=== Records ===
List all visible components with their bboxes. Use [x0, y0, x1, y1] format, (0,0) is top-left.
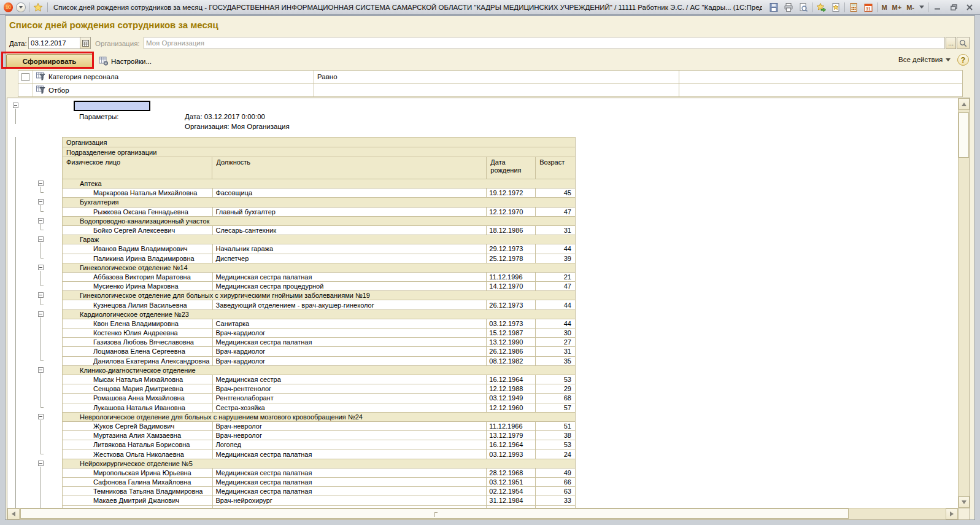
vertical-scrollbar[interactable] [958, 98, 970, 508]
employee-age-cell[interactable]: 24 [536, 449, 575, 458]
employee-age-cell[interactable]: 47 [536, 282, 575, 290]
employee-birthdate-cell[interactable]: 26.12.1973 [487, 300, 536, 309]
group-expander[interactable] [38, 311, 44, 317]
employee-age-cell[interactable]: 38 [536, 431, 575, 440]
help-button[interactable]: ? [957, 54, 969, 66]
employee-position-cell[interactable]: Начальник гаража [213, 244, 487, 253]
employee-row[interactable]: Лоцманова Елена СергеевнаВрач-кардиолог2… [63, 347, 575, 356]
employee-age-cell[interactable]: 53 [536, 375, 575, 384]
employee-birthdate-cell[interactable]: 28.12.1968 [487, 469, 536, 477]
group-row[interactable]: Гинекологическое отделение №14 [63, 263, 575, 273]
memory-add-button[interactable]: M+ [891, 4, 903, 11]
organization-more-button[interactable]: ... [946, 37, 956, 49]
employee-position-cell[interactable]: Врач-кардиолог [213, 347, 487, 356]
employee-position-cell[interactable]: Врач-невролог [213, 422, 487, 430]
favorites-star-icon[interactable] [33, 2, 44, 13]
employee-position-cell[interactable]: Логопед [213, 440, 487, 449]
employee-age-cell[interactable]: 45 [536, 189, 575, 197]
employee-name-cell[interactable]: Данилова Екатерина Александровна [63, 357, 213, 365]
employee-position-cell[interactable]: Медицинская сестра палатная [213, 469, 487, 477]
employee-birthdate-cell[interactable]: 03.12.1973 [487, 319, 536, 328]
employee-position-cell[interactable]: Медицинская сестра палатная [213, 273, 487, 281]
spreadsheet-canvas[interactable]: Параметры: Дата: 03.12.2017 0:00:00 Орга… [7, 98, 958, 508]
group-expander[interactable] [38, 461, 44, 466]
employee-row[interactable]: Паликина Ирина ВладимировнаДиспетчер25.1… [63, 254, 575, 263]
employee-name-cell[interactable]: Жесткова Ольга Николаевна [63, 449, 213, 458]
restore-button[interactable] [947, 2, 960, 13]
save-icon[interactable] [768, 2, 780, 13]
group-row[interactable]: Бухгалтерия [63, 198, 575, 207]
filter-condition-cell[interactable] [314, 84, 679, 96]
employee-age-cell[interactable]: 44 [536, 319, 575, 328]
table-band-organization[interactable]: Организация [63, 138, 575, 147]
employee-birthdate-cell[interactable]: 11.12.1966 [487, 422, 536, 430]
employee-row[interactable]: Литвякова Наталья БорисовнаЛогопед16.12.… [63, 440, 575, 449]
employee-name-cell[interactable]: Сафонова Галина Михайловна [63, 478, 213, 486]
scroll-up-button[interactable] [959, 98, 970, 110]
filter-field-cell[interactable]: Категория персонала [33, 71, 314, 83]
employee-birthdate-cell[interactable]: 12.12.1960 [487, 403, 536, 412]
date-calendar-button[interactable] [80, 37, 91, 49]
report-expander[interactable] [13, 103, 18, 108]
group-row[interactable]: Гараж [63, 235, 575, 244]
employee-name-cell[interactable]: Газизова Любовь Вячеславовна [63, 338, 213, 346]
employee-birthdate-cell[interactable]: 19.12.1972 [487, 189, 536, 197]
employee-name-cell[interactable]: Жуков Сергей Вадимович [63, 422, 213, 430]
employee-name-cell[interactable]: Литвякова Наталья Борисовна [63, 440, 213, 449]
generate-button[interactable]: Сформировать [6, 54, 93, 68]
date-input[interactable] [28, 37, 80, 49]
employee-birthdate-cell[interactable]: 31.12.1984 [487, 496, 536, 505]
memory-recall-button[interactable]: M [880, 4, 888, 11]
employee-position-cell[interactable]: Врач-невролог [213, 431, 487, 440]
filter-row[interactable]: Категория персоналаРавно [18, 71, 962, 84]
employee-name-cell[interactable]: Сенцова Мария Дмитриевна [63, 384, 213, 393]
employee-row[interactable]: Темникова Татьяна ВладимировнаМедицинска… [63, 487, 575, 496]
horizontal-scrollbar[interactable] [7, 508, 958, 519]
employee-position-cell[interactable]: Сестра-хозяйка [213, 403, 487, 412]
employee-birthdate-cell[interactable]: 15.12.1987 [487, 329, 536, 337]
employee-age-cell[interactable]: 31 [536, 347, 575, 356]
employee-name-cell[interactable]: Ромашова Анна Михайловна [63, 394, 213, 402]
employee-row[interactable]: Жесткова Ольга НиколаевнаМедицинская сес… [63, 449, 575, 459]
employee-row[interactable]: Данилова Екатерина АлександровнаВрач-кар… [63, 357, 575, 366]
employee-age-cell[interactable]: 57 [536, 403, 575, 412]
employee-row[interactable]: Бойко Сергей АлексеевичСлесарь-сантехник… [63, 226, 575, 235]
employee-age-cell[interactable]: 35 [536, 357, 575, 365]
group-expander[interactable] [38, 236, 44, 242]
employee-position-cell[interactable]: Врач-нейрохирург [213, 496, 487, 505]
employee-birthdate-cell[interactable]: 25.12.1978 [487, 254, 536, 263]
employee-position-cell[interactable]: Медицинская сестра [213, 375, 487, 384]
employee-age-cell[interactable]: 29 [536, 384, 575, 393]
employee-row[interactable]: Мысак Наталья МихайловнаМедицинская сест… [63, 375, 575, 384]
employee-age-cell[interactable]: 53 [536, 440, 575, 449]
employee-age-cell[interactable]: 30 [536, 329, 575, 337]
employee-age-cell[interactable]: 27 [536, 338, 575, 346]
minimize-button[interactable] [931, 2, 944, 13]
employee-age-cell[interactable]: 39 [536, 254, 575, 263]
group-row[interactable]: Аптека [63, 179, 575, 189]
employee-age-cell[interactable]: 47 [536, 208, 575, 216]
employee-position-cell[interactable]: Медицинская сестра палатная [213, 338, 487, 346]
employee-age-cell[interactable]: 63 [536, 487, 575, 496]
employee-row[interactable]: Миропольская Ирина ЮрьевнаМедицинская се… [63, 469, 575, 478]
employee-birthdate-cell[interactable]: 03.12.1951 [487, 478, 536, 486]
employee-position-cell[interactable]: Медицинская сестра палатная [213, 478, 487, 486]
employee-birthdate-cell[interactable]: 13.12.1979 [487, 431, 536, 440]
employee-birthdate-cell[interactable]: 02.12.1954 [487, 487, 536, 496]
group-row[interactable]: Клинико-диагностическое отделение [63, 366, 575, 375]
employee-age-cell[interactable]: 44 [536, 244, 575, 253]
settings-button[interactable]: Настройки... [99, 55, 152, 68]
employee-position-cell[interactable]: Медицинская сестра палатная [213, 487, 487, 496]
group-expander[interactable] [38, 367, 44, 373]
table-header-row[interactable]: Физическое лицо Должность Дата рождения … [63, 157, 575, 179]
employee-birthdate-cell[interactable]: 29.12.1973 [487, 244, 536, 253]
employee-row[interactable]: Газизова Любовь ВячеславовнаМедицинская … [63, 338, 575, 347]
employee-birthdate-cell[interactable]: 16.12.1964 [487, 375, 536, 384]
toolbar-overflow-chevron-icon[interactable] [919, 6, 924, 9]
employee-position-cell[interactable]: Санитарка [213, 319, 487, 328]
employee-row[interactable]: Мусиенко Ирина МарковнаМедицинская сестр… [63, 282, 575, 291]
employee-position-cell[interactable]: Рентгенолаборант [213, 394, 487, 402]
employee-birthdate-cell[interactable]: 03.12.1949 [487, 394, 536, 402]
filter-field-cell[interactable]: Отбор [33, 84, 314, 96]
group-row[interactable]: Водопроводно-канализационный участок [63, 217, 575, 226]
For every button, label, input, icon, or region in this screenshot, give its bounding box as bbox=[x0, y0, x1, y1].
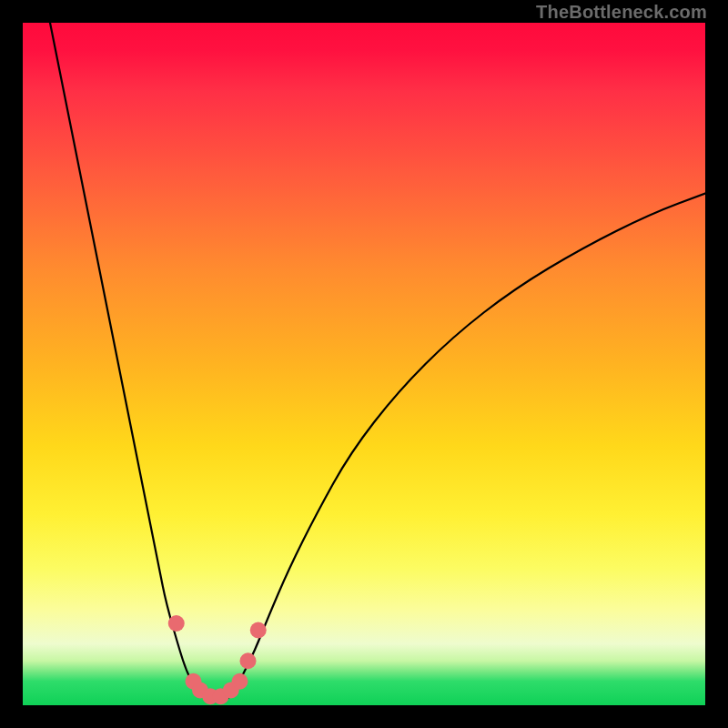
bottleneck-curve bbox=[23, 23, 705, 705]
attribution-text: TheBottleneck.com bbox=[536, 2, 707, 23]
chart-frame: TheBottleneck.com bbox=[0, 0, 728, 728]
plot-area bbox=[23, 23, 705, 705]
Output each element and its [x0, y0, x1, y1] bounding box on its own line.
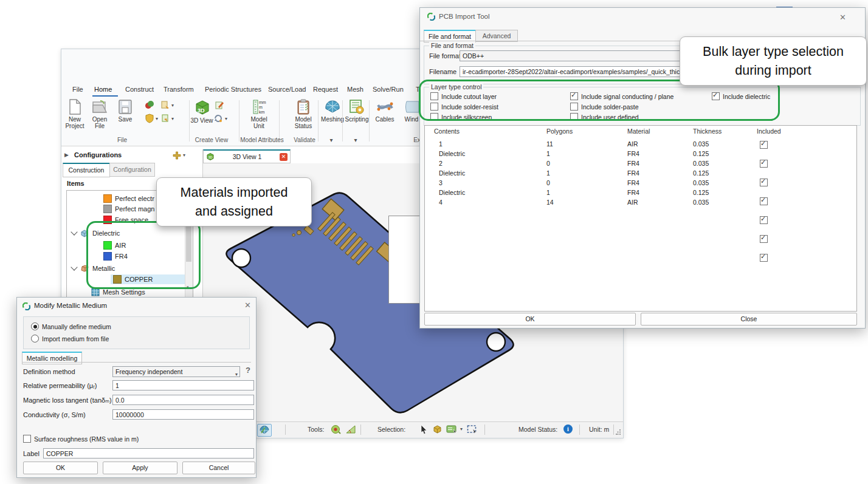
checkbox-include-solder-resist[interactable]: Include solder-resist — [430, 103, 498, 111]
scripting-button[interactable]: Scripting — [345, 99, 369, 123]
import-model-icon[interactable] — [160, 114, 170, 123]
ribbon-tab-source-load[interactable]: Source/Load — [268, 86, 306, 93]
scrollbar-down-arrow[interactable]: ▾ — [187, 285, 189, 290]
info-icon[interactable]: i — [563, 424, 573, 434]
tab-construction[interactable]: Construction — [63, 163, 110, 177]
checkbox-icon[interactable] — [570, 113, 578, 121]
table-row[interactable]: Dielectric 1 FR4 0.125 — [425, 171, 856, 180]
select-region-icon[interactable] — [467, 424, 478, 434]
conductivity-input[interactable]: 10000000 — [112, 409, 254, 420]
selection-dropdown[interactable]: ▾ — [460, 426, 463, 432]
checkbox-icon[interactable] — [570, 103, 578, 111]
view-rotate-icon[interactable] — [213, 114, 223, 123]
included-checkbox[interactable] — [760, 179, 768, 186]
col-header-thickness[interactable]: Thickness — [693, 128, 722, 135]
ribbon-tab-periodic-structures[interactable]: Periodic Structures — [205, 86, 261, 93]
save-button[interactable]: Save — [113, 99, 137, 123]
table-row[interactable]: 2 0 FR4 0.035 — [425, 144, 856, 153]
included-checkbox[interactable] — [760, 254, 768, 262]
new-project-button[interactable]: New Project — [63, 99, 87, 129]
radio-icon[interactable] — [31, 335, 39, 343]
dropdown-arrow[interactable]: ▾ — [225, 116, 227, 121]
angle-tool-icon[interactable] — [345, 424, 356, 435]
scripting-group-dropdown[interactable]: ▾ — [345, 137, 367, 143]
tree-item-air[interactable]: AIR — [103, 240, 126, 250]
cables-button[interactable]: Cables — [373, 99, 397, 123]
loss-tangent-input[interactable]: 0.0 — [112, 395, 254, 405]
col-header-contents[interactable]: Contents — [434, 128, 460, 135]
definition-method-select[interactable]: Frequency independent ▾ — [112, 366, 240, 377]
tab-configuration[interactable]: Configuration — [109, 163, 155, 177]
checkbox-include-user-defined[interactable]: Include user defined — [570, 113, 639, 121]
permeability-input[interactable]: 1 — [112, 380, 254, 390]
tree-item-fr4[interactable]: FR4 — [103, 251, 128, 261]
included-checkbox[interactable] — [760, 197, 768, 205]
add-configuration-icon[interactable] — [173, 151, 181, 160]
3d-view-button[interactable]: 3D 3D View — [190, 99, 214, 124]
view-axes-toggle[interactable] — [257, 424, 272, 437]
ok-button[interactable]: OK — [23, 462, 98, 474]
surface-roughness-checkbox[interactable]: Surface roughness (RMS value in m) — [23, 435, 139, 443]
checkbox-icon[interactable] — [430, 113, 438, 121]
close-icon[interactable]: ✕ — [244, 301, 251, 310]
tree-item-copper[interactable]: COPPER — [113, 274, 153, 284]
table-row[interactable]: 3 0 FR4 0.035 — [425, 162, 856, 171]
tab-3d-view-1[interactable]: 3D 3D View 1 ✕ — [203, 149, 291, 163]
tree-branch-dielectric[interactable]: Dielectric — [72, 228, 120, 238]
dropdown-arrow[interactable]: ▾ — [156, 116, 158, 121]
dropdown-arrow[interactable]: ▾ — [171, 103, 174, 108]
model-unit-button[interactable]: mmmkm Model Unit — [247, 99, 271, 129]
meshing-button[interactable]: Meshing — [320, 99, 345, 123]
checkbox-icon[interactable] — [23, 435, 31, 443]
col-header-included[interactable]: Included — [757, 128, 781, 135]
tab-advanced[interactable]: Advanced — [475, 30, 518, 42]
included-checkbox[interactable] — [760, 160, 768, 168]
col-header-polygons[interactable]: Polygons — [546, 128, 573, 135]
table-row[interactable]: Dielectric 1 FR4 0.125 — [425, 153, 856, 162]
checkbox-icon[interactable] — [430, 92, 438, 100]
tree-item-free-space[interactable]: Free space — [103, 215, 148, 225]
checkbox-include-cutout-layer[interactable]: Include cutout layer — [430, 92, 497, 100]
included-checkbox[interactable] — [760, 216, 768, 224]
tree-item-perfect-magnetic[interactable]: Perfect magn — [103, 204, 154, 214]
open-file-button[interactable]: Open File — [88, 99, 112, 129]
ok-button[interactable]: OK — [424, 313, 636, 326]
radio-manually-define[interactable]: Manually define medium — [31, 322, 111, 330]
table-row[interactable]: 4 14 AIR 0.035 — [425, 180, 856, 189]
collapse-chevron-icon[interactable] — [71, 264, 77, 270]
cancel-button[interactable]: Cancel — [182, 462, 255, 474]
included-checkbox[interactable] — [760, 141, 768, 149]
filename-input[interactable]: ir-ecadimporter-28Sept2022/altair-ecadim… — [460, 66, 687, 77]
help-button[interactable]: ? — [246, 366, 250, 375]
collapse-chevron-icon[interactable] — [71, 228, 77, 235]
meshing-group-dropdown[interactable]: ▾ — [320, 137, 342, 143]
dropdown-arrow[interactable]: ▾ — [171, 116, 174, 121]
checkbox-include-dielectric[interactable]: Include dielectric — [712, 92, 770, 100]
ribbon-tab-mesh[interactable]: Mesh — [347, 86, 363, 93]
edit-view-icon[interactable] — [215, 100, 224, 110]
radio-import-medium[interactable]: Import medium from file — [31, 335, 109, 343]
resize-grip[interactable] — [616, 429, 621, 435]
expand-arrow-icon[interactable]: ▶ — [64, 152, 69, 158]
copy-special-icon[interactable] — [160, 100, 170, 110]
select-entity-type-icon[interactable] — [446, 424, 458, 434]
table-row[interactable]: Dielectric 1 FR4 0.125 — [425, 135, 856, 144]
measure-tool-icon[interactable] — [331, 424, 341, 435]
ribbon-tab-construct[interactable]: Construct — [125, 86, 154, 93]
tree-item-mesh-settings[interactable]: Mesh Settings — [91, 287, 145, 297]
included-checkbox[interactable] — [760, 235, 768, 243]
ribbon-tab-transform[interactable]: Transform — [164, 86, 194, 93]
checkbox-icon[interactable] — [570, 92, 578, 100]
checkbox-include-signal-conducting[interactable]: Include signal conducting / plane — [570, 92, 673, 100]
ribbon-tab-home[interactable]: Home — [94, 86, 112, 93]
checkbox-icon[interactable] — [430, 103, 438, 111]
ribbon-tab-solve-run[interactable]: Solve/Run — [373, 86, 404, 93]
protect-icon[interactable] — [145, 114, 154, 123]
model-status-button[interactable]: Model Status — [291, 99, 315, 129]
add-configuration-dropdown[interactable]: ▾ — [183, 152, 185, 158]
checkbox-include-silkscreen[interactable]: Include silkscreen — [430, 113, 492, 121]
tree-branch-metallic[interactable]: Metallic — [72, 264, 115, 273]
radio-icon[interactable] — [31, 322, 39, 330]
checkbox-icon[interactable] — [712, 92, 720, 100]
select-cursor-icon[interactable] — [420, 424, 428, 434]
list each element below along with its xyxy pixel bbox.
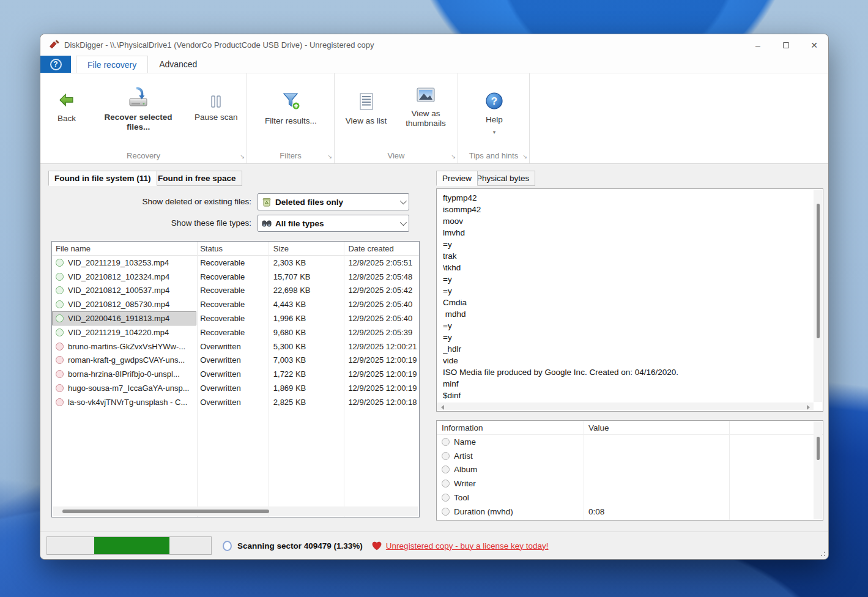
metadata-label-cell: Name: [437, 437, 584, 447]
file-name-cell[interactable]: VID_20210812_102324.mp4: [52, 270, 196, 284]
vscroll-thumb[interactable]: [817, 204, 820, 338]
file-status-icon: [56, 328, 64, 336]
preview-hscrollbar[interactable]: [437, 402, 814, 410]
table-row[interactable]: VID_20200416_191813.mp4Recoverable1,996 …: [52, 311, 419, 325]
help-button[interactable]: ? Help ▾: [467, 73, 522, 137]
file-status-icon: [56, 259, 64, 267]
table-row[interactable]: bruno-martins-GkZvxVsHYWw-...Overwritten…: [52, 339, 419, 354]
preview-vscrollbar[interactable]: [814, 190, 822, 402]
chevron-down-icon: [400, 198, 407, 204]
minimize-button[interactable]: –: [744, 35, 772, 56]
view-thumbs-label: View as thumbnails: [395, 109, 456, 128]
column-header-date[interactable]: Date created: [343, 244, 419, 253]
preview-line: =y: [443, 273, 804, 285]
table-row[interactable]: borna-hrzina-8IPrifbjo-0-unspl...Overwri…: [52, 367, 419, 381]
metadata-body: NameArtistAlbumWriterToolDuration (mvhd)…: [437, 435, 823, 519]
metadata-label-cell: Writer: [437, 479, 584, 488]
file-name-cell[interactable]: VID_20211219_104220.mp4: [52, 325, 196, 339]
close-button[interactable]: ✕: [800, 35, 828, 56]
tab-file-recovery[interactable]: File recovery: [76, 56, 148, 73]
file-size: 9,680 KB: [268, 325, 343, 339]
column-header-value[interactable]: Value: [584, 423, 729, 432]
vscroll-thumb[interactable]: [817, 437, 820, 460]
filter-results-button[interactable]: Filter results...: [253, 73, 329, 126]
column-header-information[interactable]: Information: [437, 423, 584, 432]
scroll-left-icon[interactable]: [441, 405, 444, 410]
file-name-cell[interactable]: VID_20211219_103253.mp4: [52, 256, 196, 270]
recover-label: Recover selected files...: [100, 113, 177, 132]
dialog-launcher-icon[interactable]: ↘: [451, 154, 456, 160]
file-name: VID_20211219_103253.mp4: [68, 258, 169, 267]
metadata-row[interactable]: Tool: [437, 491, 823, 505]
dialog-launcher-icon[interactable]: ↘: [522, 154, 527, 160]
hscroll-thumb[interactable]: [62, 510, 269, 513]
column-header-size[interactable]: Size: [268, 244, 343, 253]
recover-selected-files-button[interactable]: Recover selected files...: [100, 73, 177, 132]
metadata-row[interactable]: Name: [437, 435, 823, 449]
file-name-cell[interactable]: VID_20210812_100537.mp4: [52, 284, 196, 298]
table-row[interactable]: VID_20210812_100537.mp4Recoverable22,698…: [52, 284, 419, 298]
file-name: VID_20200416_191813.mp4: [68, 314, 169, 323]
preview-line: _hdlr: [443, 343, 804, 355]
file-name-cell[interactable]: hugo-sousa-m7_IccaGaYA-unsp...: [52, 381, 196, 395]
tab-found-in-free-space-label: Found in free space: [158, 174, 236, 183]
app-icon: [49, 40, 59, 50]
metadata-row[interactable]: Artist: [437, 449, 823, 463]
metadata-row[interactable]: Album: [437, 463, 823, 477]
tab-physical-bytes[interactable]: Physical bytes: [470, 171, 535, 186]
preview-line: Cmdia: [443, 297, 804, 308]
ribbon-help-button[interactable]: ?: [40, 56, 71, 73]
table-row[interactable]: VID_20211219_104220.mp4Recoverable9,680 …: [52, 325, 419, 339]
metadata-row[interactable]: Writer: [437, 476, 823, 491]
file-date: 12/9/2025 2:05:40: [343, 297, 419, 311]
view-as-thumbnails-button[interactable]: View as thumbnails: [395, 73, 456, 128]
status-bar: Scanning sector 409479 (1.33%) Unregiste…: [40, 532, 828, 559]
table-row[interactable]: la-so-vk4vjTNVrTg-unsplash - C...Overwri…: [52, 395, 419, 409]
file-name-cell[interactable]: VID_20200416_191813.mp4: [52, 311, 196, 325]
table-row[interactable]: VID_20210812_085730.mp4Recoverable4,443 …: [52, 297, 419, 311]
file-size: 22,698 KB: [268, 284, 343, 298]
column-header-file-name[interactable]: File name: [52, 244, 196, 253]
deleted-files-select[interactable]: Deleted files only: [258, 193, 409, 210]
tab-preview-label: Preview: [442, 174, 472, 183]
preview-line: =y: [443, 239, 804, 250]
metadata-vscrollbar[interactable]: [814, 421, 822, 519]
file-table-header: File name Status Size Date created: [52, 242, 419, 256]
tab-file-recovery-label: File recovery: [87, 60, 136, 70]
dialog-launcher-icon[interactable]: ↘: [327, 154, 332, 160]
tab-advanced-label: Advanced: [159, 59, 197, 69]
scan-progress-bar: [46, 536, 212, 555]
preview-line: ISO Media file produced by Google Inc. C…: [443, 366, 804, 378]
file-name-cell[interactable]: la-so-vk4vjTNVrTg-unsplash - C...: [52, 395, 196, 409]
file-table-hscrollbar[interactable]: [53, 506, 418, 516]
column-header-status[interactable]: Status: [196, 244, 268, 253]
metadata-row[interactable]: Duration (mvhd)0:08: [437, 505, 823, 519]
file-size: 1,996 KB: [268, 311, 343, 325]
buy-license-link[interactable]: Unregistered copy - buy a license key to…: [386, 541, 549, 551]
file-status-icon: [56, 384, 64, 392]
scroll-right-icon[interactable]: [807, 405, 810, 410]
file-name-cell[interactable]: VID_20210812_085730.mp4: [52, 297, 196, 311]
table-row[interactable]: VID_20210812_102324.mp4Recoverable15,707…: [52, 270, 419, 284]
tab-physical-bytes-label: Physical bytes: [477, 174, 529, 183]
file-name-cell[interactable]: roman-kraft-g_gwdpsCVAY-uns...: [52, 354, 196, 368]
tab-found-in-free-space[interactable]: Found in free space: [152, 171, 242, 186]
tab-advanced[interactable]: Advanced: [148, 56, 208, 73]
pause-scan-button[interactable]: Pause scan: [185, 73, 247, 122]
maximize-button[interactable]: [772, 35, 800, 56]
back-button[interactable]: Back: [45, 73, 88, 124]
tab-preview[interactable]: Preview: [436, 171, 478, 186]
file-types-select[interactable]: All file types: [258, 215, 409, 232]
tab-found-in-file-system[interactable]: Found in file system (11): [48, 171, 157, 186]
help-dropdown-icon[interactable]: ▾: [493, 127, 496, 137]
table-row[interactable]: VID_20211219_103253.mp4Recoverable2,303 …: [52, 256, 419, 270]
view-as-list-button[interactable]: View as list: [337, 73, 395, 126]
ribbon-group-view: View as list View as thumbnails View ↘: [335, 73, 458, 163]
file-name-cell[interactable]: borna-hrzina-8IPrifbjo-0-unspl...: [52, 367, 196, 381]
resize-grip[interactable]: [820, 551, 826, 557]
table-row[interactable]: hugo-sousa-m7_IccaGaYA-unsp...Overwritte…: [52, 381, 419, 395]
table-row[interactable]: roman-kraft-g_gwdpsCVAY-uns...Overwritte…: [52, 354, 419, 368]
metadata-value: 0:08: [584, 507, 729, 516]
file-name-cell[interactable]: bruno-martins-GkZvxVsHYWw-...: [52, 339, 196, 354]
dialog-launcher-icon[interactable]: ↘: [240, 154, 245, 160]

=== Work to complete ===
Reproduce every line of the material above that has the string "recovery".

=== Answer to the exercise ===
tab-file-recovery[interactable]: File recovery: [76, 56, 148, 73]
tab-file-recovery-label: File recovery: [87, 60, 136, 70]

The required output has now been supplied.